> _Instructions to follow_: Count the lines below holding "advocatuur" and answer with that number only.
[Data extract — start]
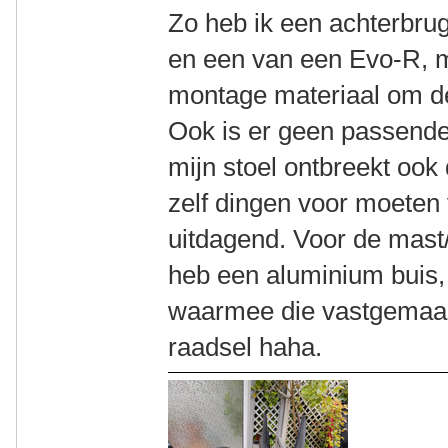
Zo heb ik een achterbru
en een van een Evo-R, m
montage materiaal om de
Ook is er geen passende
mijn stoel ontbreekt ook
zelf dingen voor moeten
uitdagend. Voor de mast/t
heb een aluminium buis,
waarmee die vastgemaak
raadsel haha.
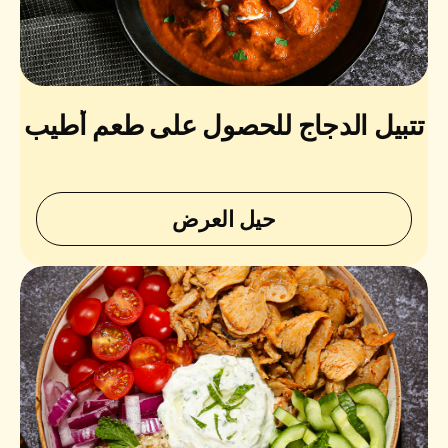
تتبيل الدجاج للحصول على طعم أطيب
حيل العرض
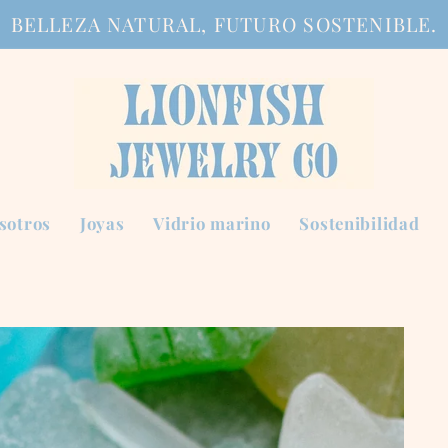
BELLEZA NATURAL, FUTURO SOSTENIBLE.
sotros
Joyas
Vidrio marino
Sostenibilidad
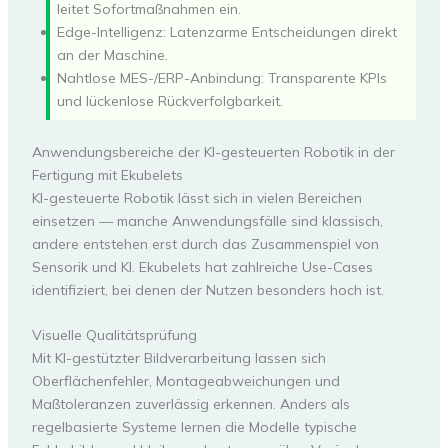
leitet Sofortmaßnahmen ein.
Edge-Intelligenz: Latenzarme Entscheidungen direkt
an der Maschine.
Nahtlose MES-/ERP-Anbindung: Transparente KPIs
und lückenlose Rückverfolgbarkeit.
Anwendungsbereiche der KI-gesteuerten Robotik in der
Fertigung mit Ekubelets
KI-gesteuerte Robotik lässt sich in vielen Bereichen
einsetzen — manche Anwendungsfälle sind klassisch,
andere entstehen erst durch das Zusammenspiel von
Sensorik und KI. Ekubelets hat zahlreiche Use-Cases
identifiziert, bei denen der Nutzen besonders hoch ist.
Visuelle Qualitätsprüfung
Mit KI-gestützter Bildverarbeitung lassen sich
Oberflächenfehler, Montageabweichungen und
Maßtoleranzen zuverlässig erkennen. Anders als
regelbasierte Systeme lernen die Modelle typische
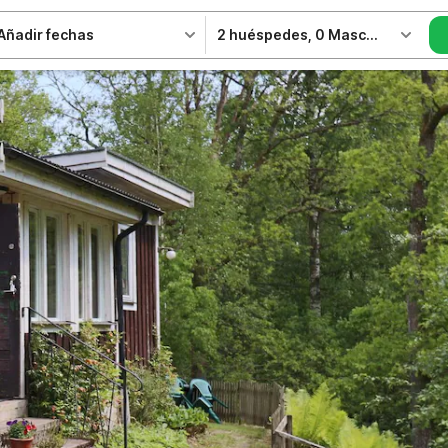
Añadir fechas
2 huéspedes
,
0 Mascotas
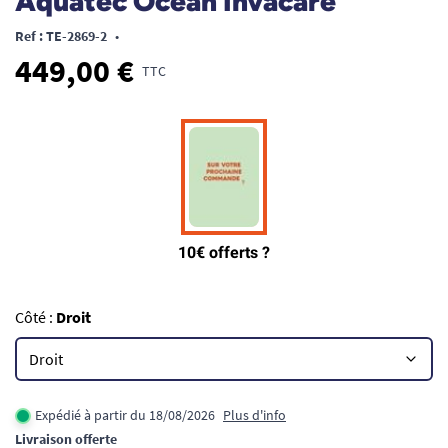
Aquatec Ocean Invacare
Ref : TE-2869-2
•
449,00 €
TTC
Côté :
Droit
Expédié à partir du 18/08/2026
Plus d'info
Livraison offerte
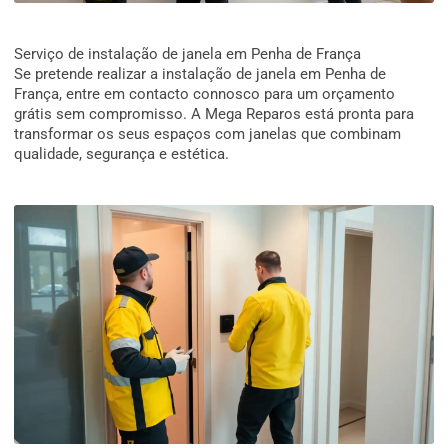
Serviço de instalação de janela em Penha de França
Se pretende realizar a instalação de janela em Penha de
França, entre em contacto connosco para um orçamento
grátis sem compromisso. A Mega Reparos está pronta para
transformar os seus espaços com janelas que combinam
qualidade, segurança e estética.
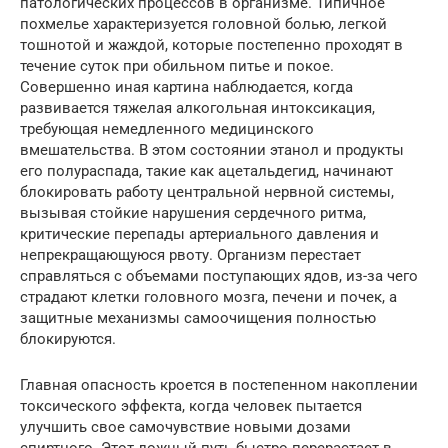
патологических процессов в организме. Типичное
похмелье характеризуется головной болью, легкой
тошнотой и жаждой, которые постепенно проходят в
течение суток при обильном питье и покое.
Совершенно иная картина наблюдается, когда
развивается тяжелая алкогольная интоксикация,
требующая немедленного медицинского
вмешательства. В этом состоянии этанол и продукты
его полураспада, такие как ацетальдегид, начинают
блокировать работу центральной нервной системы,
вызывая стойкие нарушения сердечного ритма,
критические перепады артериального давления и
непрекращающуюся рвоту. Организм перестает
справляться с объемами поступающих ядов, из-за чего
страдают клетки головного мозга, печени и почек, а
защитные механизмы самоочищения полностью
блокируются.
Главная опасность кроется в постепенном накоплении
токсического эффекта, когда человек пытается
улучшить свое самочувствие новыми дозами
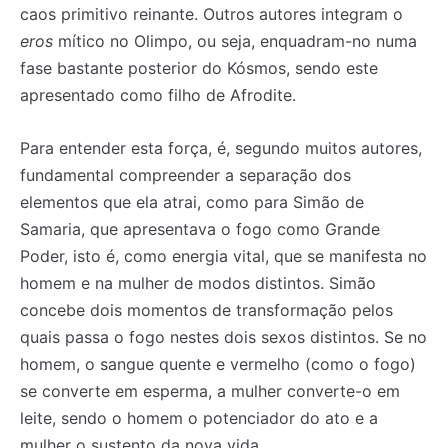
caos primitivo reinante. Outros autores integram o
eros
mítico no Olimpo, ou seja, enquadram-no numa
fase bastante posterior do Kósmos, sendo este
apresentado como filho de Afrodite.
Para entender esta força, é, segundo muitos autores,
fundamental compreender a separação dos
elementos que ela atrai, como para Simão de
Samaria, que apresentava o fogo como Grande
Poder, isto é, como energia vital, que se manifesta no
homem e na mulher de modos distintos. Simão
concebe dois momentos de transformação pelos
quais passa o fogo nestes dois sexos distintos. Se no
homem, o sangue quente e vermelho (como o fogo)
se converte em esperma, a mulher converte-o em
leite, sendo o homem o potenciador do ato e a
mulher o sustento da nova vida.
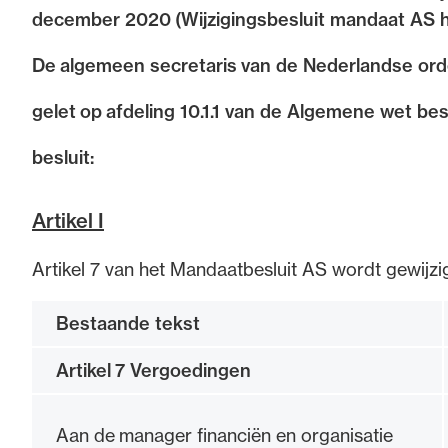
december 2020 (Wijzigingsbesluit mandaat AS 
de advocatuur. Van de
Ondersteuning voor a
De algemeen secretaris van de Nederlandse or
ng op de advocatuur
beroepsuitoefening: v
vocatuur (Roda).
rechtsgebiedenregist
gelet op afdeling 10.1.1 van de Algemene wet be
besluit:
Artikel I
Artikel 7 van het Mandaatbesluit AS wordt gewijzig
Bestaande tekst
Artikel 7 Vergoedingen
Aan de manager financiën en organisatie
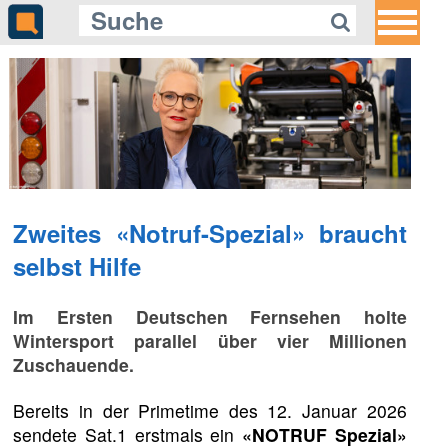
Zweites «Notruf-Spezial» braucht
selbst Hilfe
Im Ersten Deutschen Fernsehen holte
Wintersport parallel über vier Millionen
Zuschauende.
Bereits in der Primetime des 12. Januar 2026
sendete Sat.1 erstmals ein
«NOTRUF Spezial»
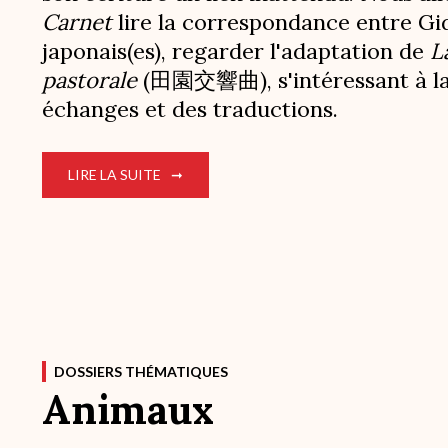
Carnet
lire la correspondance entre Gi
japonais(es), regarder l'adaptation de
L
pastorale
(田園交響曲), s'intéressant à la
échanges et des traductions.
LIRE LA SUITE
DOSSIERS THÉMATIQUES
Animaux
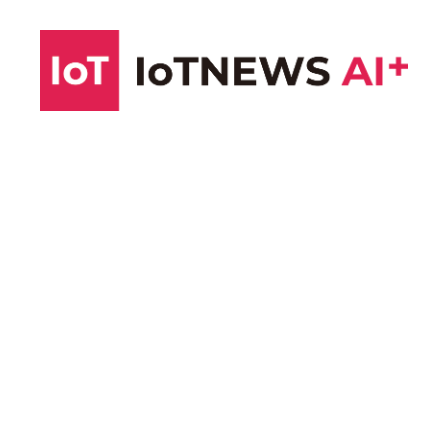
コ
ン
テ
ン
ツ
へ
ス
キ
ッ
プ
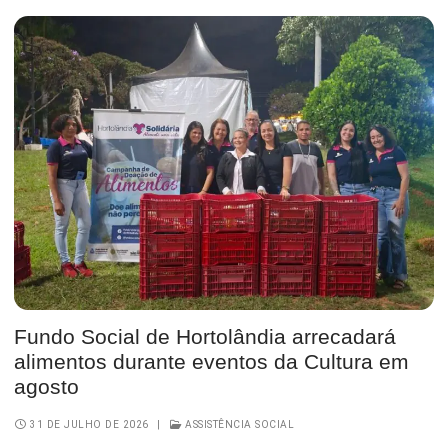
Fundo Social de Hortolândia arrecadará
alimentos durante eventos da Cultura em
agosto
31 DE JULHO DE 2026
|
ASSISTÊNCIA SOCIAL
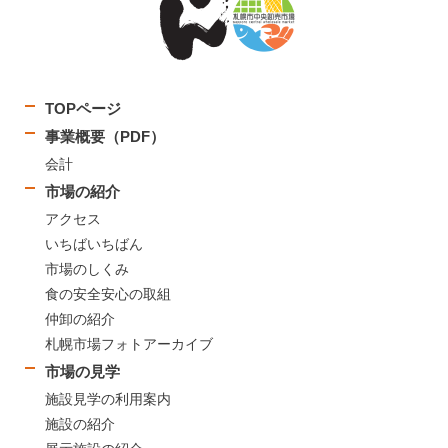
TOPページ
事業概要（PDF）
会計
市場の紹介
アクセス
いちばいちばん
市場のしくみ
食の安全安心の取組
仲卸の紹介
札幌市場フォトアーカイブ
市場の見学
施設見学の利用案内
施設の紹介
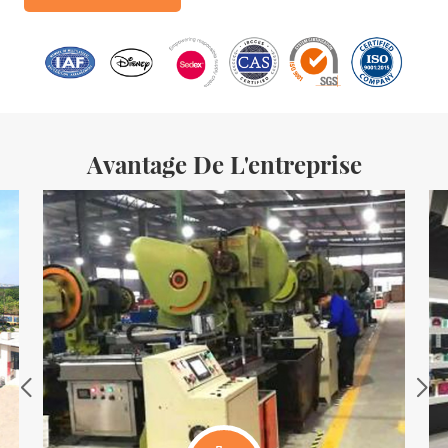
millions de boîtes en fer. Les produits de la société comprennent :
des boîtes en fer blanc pour aliments, des boîtes en fer blanc pour
le thé, des boîtes en fer blanc pour cosmétiques, des boîtes en fer
blanc pour cadeaux promotionnels et des plateaux en fer blanc,
etc. des lignes de production standardisées et 15 lignes de
production entièrement automatisées, avec un
Avantage De L'entreprise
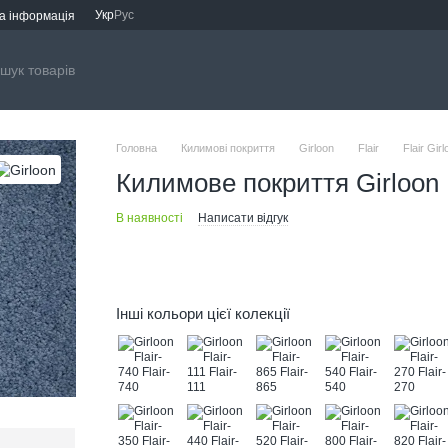
Укр
Рус
а інформація
Головна
Килимові покриття
Girloon
Flair
Flair Girl
Килимове покриття Girloon 
В наявності
Написати відгук
Інші кольори цієї колекції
[Data extract — finish]
> _Expected answer_: 2